I have several "Zen friends": those women whose spirit is a mixture of radiant intuition and creative soulfulness. Fendell and Krista are two of these friends. Four years ago, 7 of us - (including these two Zen friends I mention) - in one of my art classes, got the inclination to work on a collective art image as a response piece that was inspired by Pinkola Estes’ book, Women Who Run with the Wolves.
As the leader/facilitator of the group, I did not have any predisposed intentions about how it would turn out; I merely had faith, trust and an inner sense that the art work would not only become a finished product, (and to an art therapist, this is often secondary), the process of how 14 hands touched, worked, blended, paused, painted, collaborated, and sprinkled our creative strengths, would reveal great insight to us. And of course, it did.
The story of the wolf woman, La Loba, speaks of the transformative nature of a wild woman: “is the far-seer, she is a deep listener, she is loyal heart . . . she is the voice that says, ‘This way, this way.”
Through our painting, we chose to use symbolic imagery and story to portray La Loba. In the first image, the wolf is depicted in the lower right corner; strata of desert (dryness of life force) are adjacent on the left corner, a butterfly symbolizing the transformative process is in the upper right, and the moon as a feminine representation, is in the left center. The intention (which we discussed post-completion) of our unspoken artistic message was to convey the feeling of a fragmented female soul or spirit in search of alignment with the wolf (strength).
The magic that I believe always happens within the art therapy process is that unconscious symbols and meanings reveal themselves, in either the art process - (the actual doing of the art) - or the art work itself. Often times, it is both.
When we had finished the painting, we turned it upside down; we often do this during the stages of painting. What appeared to the group was a fragmented woman. The butterfly wings on its reverse view had become the old woman, and none of us had consciously thought to paint a woman.
Without talking, we had painted silently; never discussing who should paint what, where. Like the wolf pack, respect for space was unspoken, and a trust and faith that the creative process would lead the way was implicit.
Last week’s Coach Poppy newsletter gave voice to leadership; this newsletter does as well. There are so many ways in which we are all leaders, for we bring unique creative talents and strengths to the table, whether in the board room, the class room, or the family room. I believe it is within the quiet space of recognition where those strengths can manifest, that we really shine and grow as creative leaders and collaborators.
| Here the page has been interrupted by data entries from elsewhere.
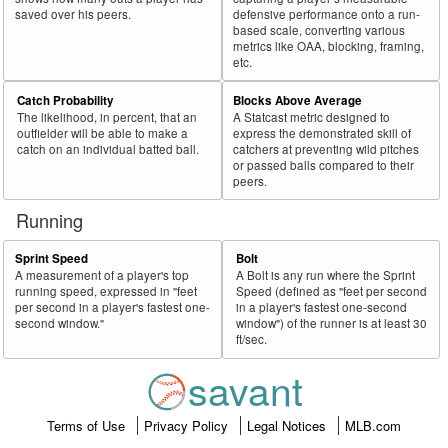
saved over his peers.
defensive performance onto a run-
based scale, converting various
metrics like OAA, blocking, framing,
etc.
Catch Probability
Blocks Above Average
The likelihood, in percent, that an
A Statcast metric designed to
outfielder will be able to make a
express the demonstrated skill of
catch on an individual batted ball.
catchers at preventing wild pitches
or passed balls compared to their
peers.
Running
Sprint Speed
Bolt
A measurement of a player's top
A Bolt is any run where the Sprint
running speed, expressed in "feet
Speed (defined as "feet per second
per second in a player's fastest one-
in a player's fastest one-second
second window."
window") of the runner is at least 30
ft/sec.
savant
Terms of Use
Privacy Policy
Legal Notices
MLB.com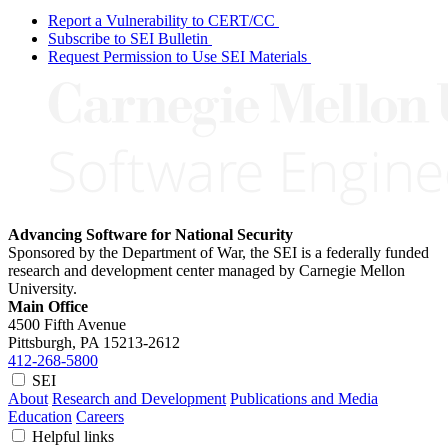
Report a Vulnerability to CERT/CC
Subscribe to SEI Bulletin
Request Permission to Use SEI Materials
Advancing Software for National Security
Sponsored by the Department of War, the SEI is a federally funded
research and development center managed by Carnegie Mellon
University.
Main Office
4500 Fifth Avenue
Pittsburgh, PA
15213-2612
412-268-5800
SEI
About
Research and Development
Publications and Media
Education
Careers
Helpful links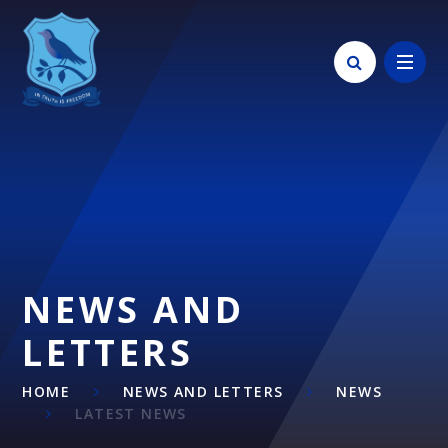
Skip to content ↓
NEWS AND
LETTERS
HOME
NEWS AND LETTERS
NEWS
LATEST NEWS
In yesterday’s, Art of Leadership class with high schoolers, I witnessed beautiful collaboration among the group. In drawing a visual representation to underscore and reflect our wolf leadership story, "Wisdom of Wolves," the students shared that they were touched by words which they could relate to in their own lives: “Every wolf has his own voice. Every wolf respects the voice of every other wolf.”
“The Great Spirit gave us two ears and one tongue so we can
listen twice as much as we speak.”– Native American Proverb
Listening and witnessing: What can we do today, to truly listen to, and empower our co-worker, our colleague, our client, our peer, our classmate, our friend, our loved ones, our mate, our child, our friend, so that his/her strengths will be open to revelation for all to behold?